Sofia continuou muito atarefada durante o resto do dia. Aproximava-se a altura de Natal e havia novos livros para colocar nas prateleiras, mais clientes a procurar obras para oferecer e Sofia nem deu pelo tempo passar. Eram quase 19horas quando entrou um cliente que Sofia não esperava atender. Filipe acabava de aparecer à sua frente com um livro acabado de tirar, aleatoriamente ou não, da prateleira "The Girl who loved Tom Gordon" de Stephen King.
- Boa noite, menina! - disse Filipe, fingindo um ar sério - Gostaria de saber se me aconselha este livro...
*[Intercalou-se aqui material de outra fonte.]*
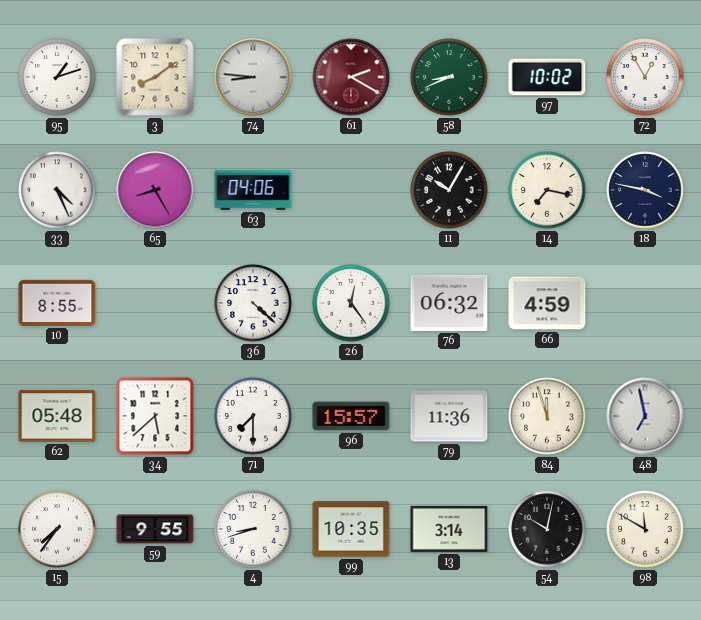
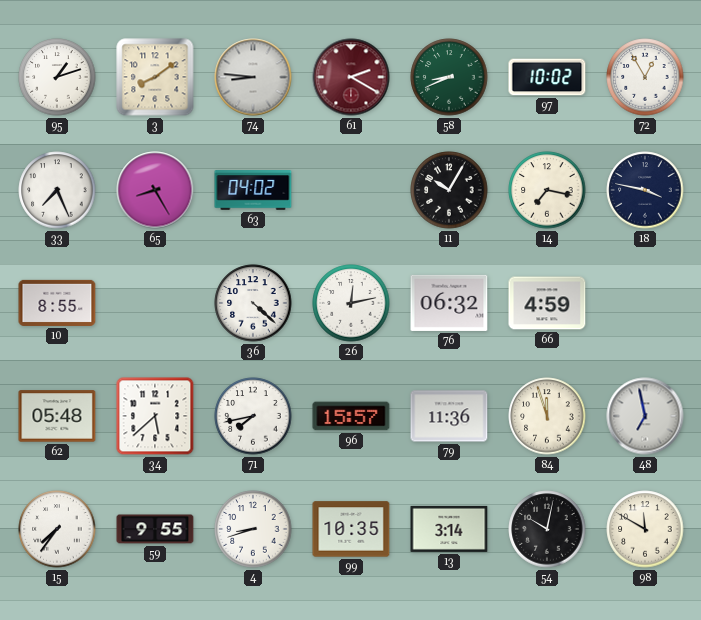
33: 4:26 -> 7:26
63: 04:06 -> 04:02
26: 12:24 -> 12:13
71: 7:30 -> 7:43
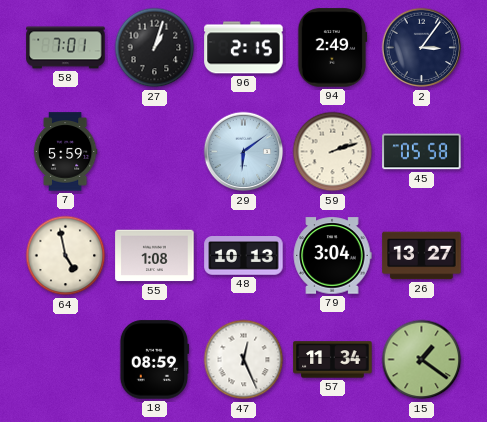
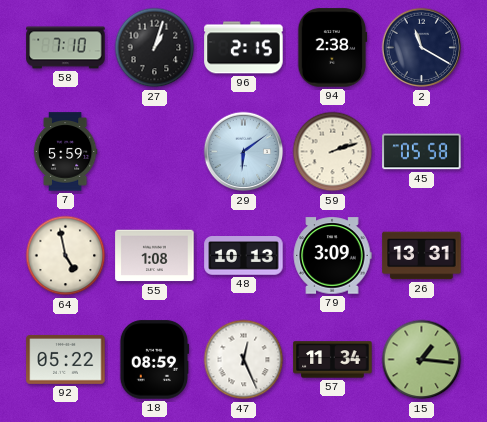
58: 7:01 -> 7:10
94: 2:49 -> 2:38
2: 3:06 -> 11:20
79: 3:04 -> 3:09
26: 13:27 -> 13:31
92: none -> 05:22
15: 1:21 -> 1:16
- Boa noite, caro senhor! - Sofia entrou na brincadeira - Devo dizer-lhe que Stephen King é apenas o melhor contador de histórias fantásticas, de sempre. Eu sou suspeita pois adoro todos os seus livros, no entanto devo dizer-lhe que esse não é dos melhores, mas creio que deverá gostar. Presumo que saiba ler inglês... - piscou-lhe o olho e sorriu.
- Presume bem, cara menina! Vou levar o livro. - Filipe entrega o livro a Sofia e os seus olhares mantêm-se presos e Sofia pergunta se ele vai levar mais alguma coisa.
- Sim, posso levá-la  também comigo? - fez o seu melhor ar de "engatatão" e Sofia desatou a rir.
- Hahaha... Vou ver o que posso fazer... mas daqui a meia hora estarei de saída... se quiser esperar... - pisca-lhe o olho enquanto lhe entrega o talão e o saco com o livro. Demora-se um pouco a observar este cliente. Estava tão bonito! Cabelo bem penteado e preso num rabo de cavalo. Roupa escura, um sobretudo quente e um cachecol cinzento claro que parecia abrilhantar o olhar azul e profundo do cliente-surfista, com ar de intelectual australiano. 
- Eu posso esperar, menina, sei que vai valer a pena.
Filipe dirige-se à porta de saída, e antes da sair vira-se para Sofia, dirigindo-lhe um olhar penetrante:
- Boa  noite menina! Obrigada pelo atendimento simpático. Até à próxima!
- Até já... senhor! - Disse Sofia, piscando-lhe o olho e virando-se com rapidez para a cliente seguinte que presenciara o diálogo mas nem prestara atenção nenhuma à conversa dos dois amantes.
Meia hora depois Sofia fechava e trancava a porta da livraria quando sente alguém a encostar-se, por trás. Poderia ser um assalto, poderia ser um ladrão... e no fundo até era mesmo. Filipe preparava-se para lhe roubar o chão, para lhe tirar o fôlego e deixá-la ofegante.
Era o início de uma grande noite, vivida a dois. Tudo o resto seria cenário e adereços de um palco onde só cabem estes dois atores, onde o improviso é mais importante do que os textos bem decorados e os movimentos estudados e onde no final da atuação não se ouvem aplausos... apenas o silêncio dos olhares de cumplicidade e de agradecimento pelo momento vivido!